A Gaza, Arrigoni si immerse totalmente nella vita della comunità. Raccontò la quotidianità di un popolo martoriato dalla guerra attraverso articoli, reportage e video pubblicati sul suo blog e sui social media. Le sue parole erano potenti e intrise di un’umanità disarmante, capaci di attraversare confini e raggiungere i cuori di migliaia di persone.
Vittorio non era solo un cronista della guerra: partecipava attivamente alla resistenza pacifica. Difendeva i pescatori di Gaza dalle incursioni delle forze israeliane, accompagnava gli agricoltori nei campi vicini alla zona cuscinetto, dove il rischio di essere colpiti era costante. Era mosso dalla convinzione che il dialogo e la solidarietà potessero costruire un ponte verso la pace.
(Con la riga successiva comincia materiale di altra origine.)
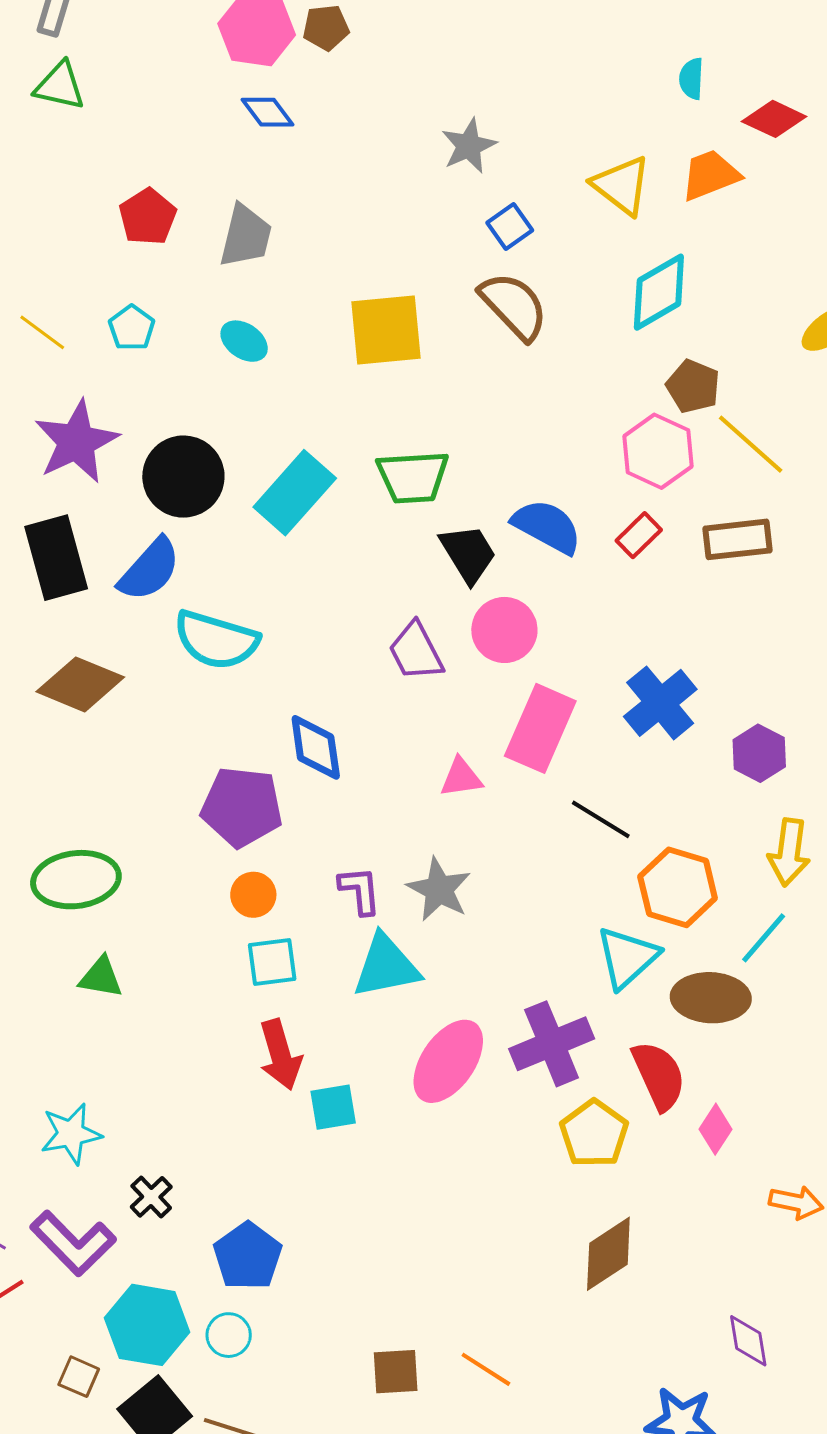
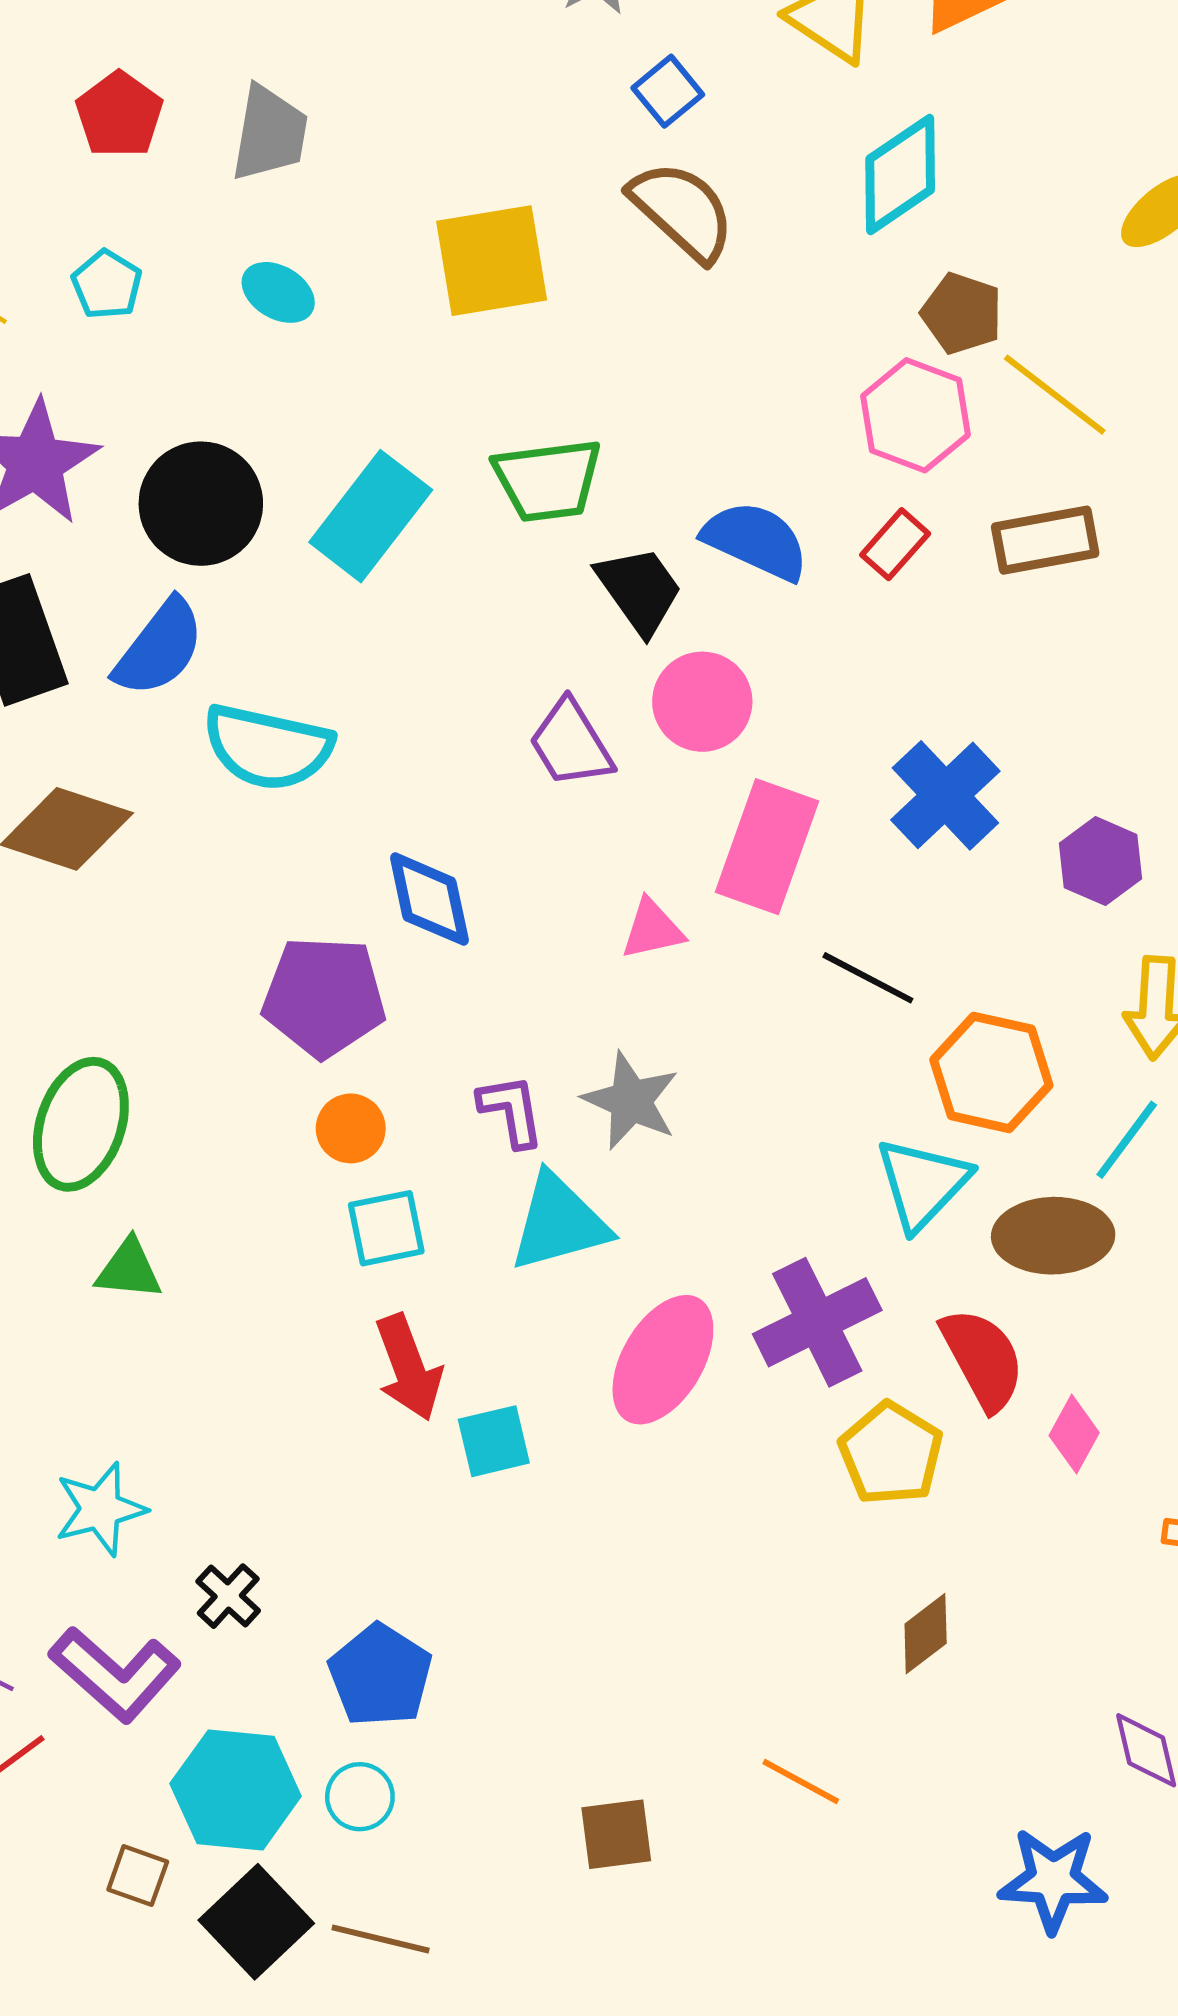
green ellipse: (76, 880) -> (81, 1124), turned -60
brown diamond: (608, 1254) -> (926, 1634), size x0.7
orange line: (486, 1369) -> (801, 1781), moved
Il motto “Restiamo umani”, che Arrigoni ripeteva spesso, è diventato il cuore pulsante del suo messaggio. Non era solo un invito alla compassione, ma un richiamo universale alla dignità umana, al rispetto reciproco e alla costruzione di una società giusta. Quelle due parole, così semplici ma potenti, continuano a ispirare movimenti pacifisti in tutto il mondo.
Il 14 aprile 2011, Vittorio fu rapito da un gruppo estremista salafita nella Striscia di Gaza. Nonostante gli appelli internazionali e gli sforzi delle autorità locali, il suo corpo senza vita fu trovato il giorno successivo. Aveva 36 anni. La sua morte scosse profondamente non solo la comunità internazionale, ma anche il popolo palestinese, che lo considerava un fratello.
Oggi, la sua eredità vive attraverso le sue parole, i suoi scritti e l’impegno di chi porta avanti il suo messaggio. Tra questi, spicca sua madre, Egidia Beretta Arrigoni, ex sindaca di Bulciago, che ha scelto di trasformare il dolore in un’opportunità di sensibilizzazione. Ha dedicato gli ultimi anni a raccontare nelle scuole la storia di suo figlio e la sua lotta per i diritti umani. Con una forza straordinaria, parla agli studenti del coraggio di Vittorio, della sua scelta di schierarsi dalla parte degli oppressi e del valore del dialogo come strumento di pace.
“Vittorio credeva nella possibilità di un mondo migliore, costruito sulla solidarietà e sull’empatia,” racconta. “‘Restiamo umani’ non era solo uno slogan, ma un modo di vivere. Il suo sacrificio non deve essere vano.”